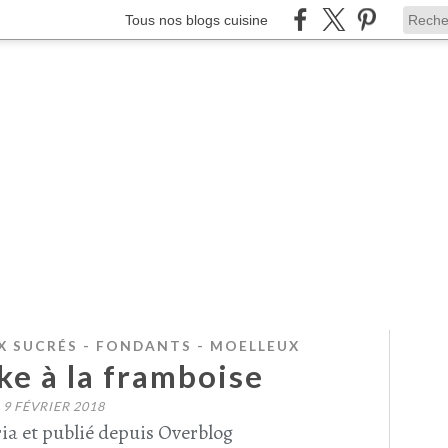
Tous nos blogs cuisine
 SUCRÉS - FONDANTS - MOELLEUX
e à la framboise
9 FÉVRIER 2018
ia et publié depuis Overblog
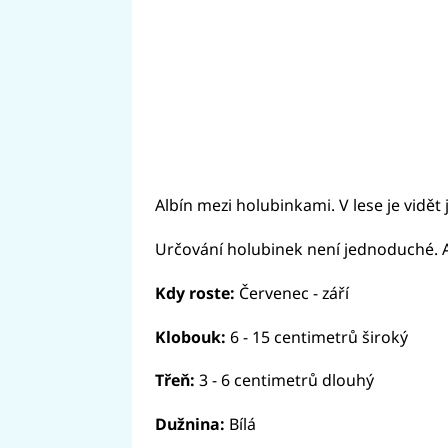
Albín mezi holubinkami. V lese je vidět j
Určování holubinek není jednoduché. A
Kdy roste:
Červenec - září
Klobouk:
6 - 15 centimetrů široký
Třeň:
3 - 6 centimetrů dlouhý
Dužnina:
Bílá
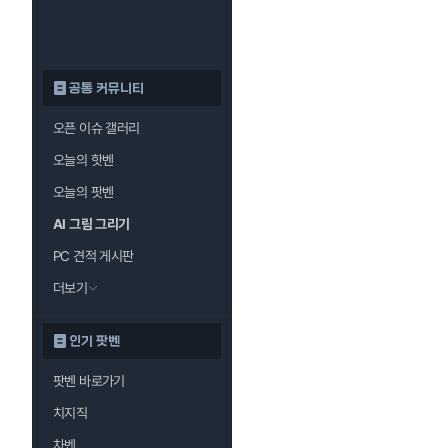
공통 커뮤니티
오픈 이슈 갤러리
오늘의 핫벤
오늘의 팟벤
AI 그림 그리기
PC 견적 게시판
더보기
인기 팟벤
팟벤 바로가기
치지직
차벤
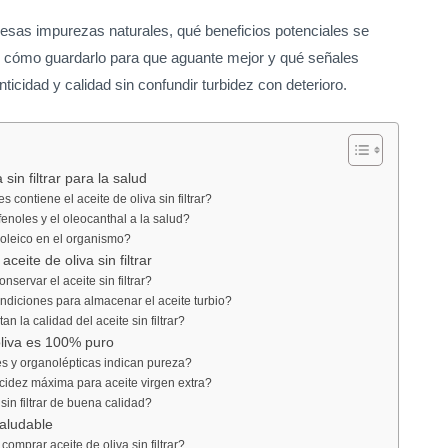
 esas impurezas naturales, qué beneficios potenciales se
, cómo guardarlo para que aguante mejor y qué señales
ticidad y calidad sin confundir turbidez con deterioro.
 sin filtrar para la salud
contiene el aceite de oliva sin filtrar?
enoles y el oleocanthal a la salud?
 oleico en el organismo?
ceite de oliva sin filtrar
servar el aceite sin filtrar?
ndiciones para almacenar el aceite turbio?
 la calidad del aceite sin filtrar?
oliva es 100% puro
es y organolépticas indican pureza?
cidez máxima para aceite virgen extra?
sin filtrar de buena calidad?
saludable
comprar aceite de oliva sin filtrar?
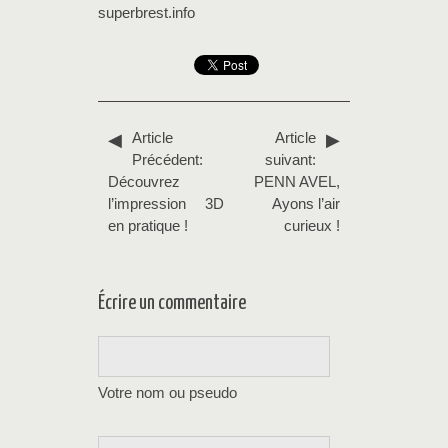
superbrest.info
Article
Article
Précédent:
suivant:
Découvrez
PENN AVEL,
l’impression 3D
Ayons l’air
en pratique !
curieux !
Écrire un commentaire
Votre nom ou pseudo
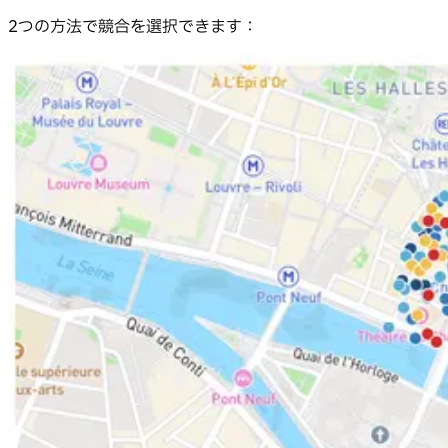
2つの方法で競合を選択できます：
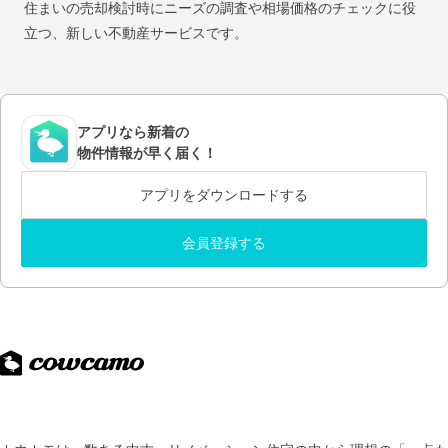
住まいの売却検討時にニーズの調査や相場価格のチェックに役
立つ、新しい不動産サービスです。
アプリなら新着の
物件情報が早く届く！
アプリをダウンロードする
会員登録する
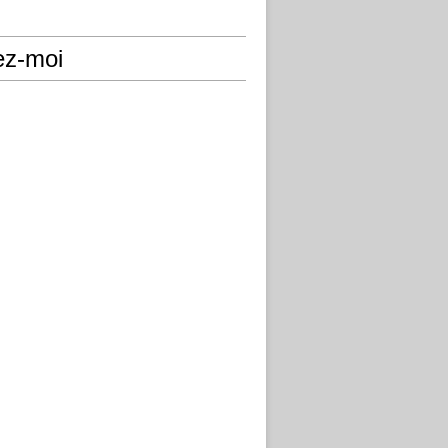
ez-moi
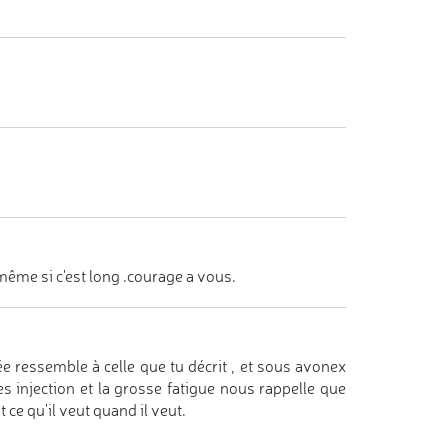
même si c'est long .courage a vous.
 ressemble à celle que tu décrit , et sous avonex
es injection et la grosse fatigue nous rappelle que
 ce qu'il veut quand il veut.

################

(INSTRUCTIONS TO FOLLOW): All lines from the line containing "Écrire un commentaire" through the end of the listing above are to be given again exactly; pictures are not part of the copy.

(WRITTEN RESPONSE):
Écrire un commentaire
Votre nom ou pseudo
2つの方法で競合を選択できます：
住まいの売却検討時にニーズの調査や相場価格のチェックに役
立つ、新しい不動産サービスです。
アプリなら新着の
物件情報が早く届く！
アプリをダウンロードする
会員登録する
ez-moi
même si c'est long .courage a vous.
 ressemble à celle que tu décrit , et sous avonex
es injection et la grosse fatigue nous rappelle que
 ce qu'il veut quand il veut.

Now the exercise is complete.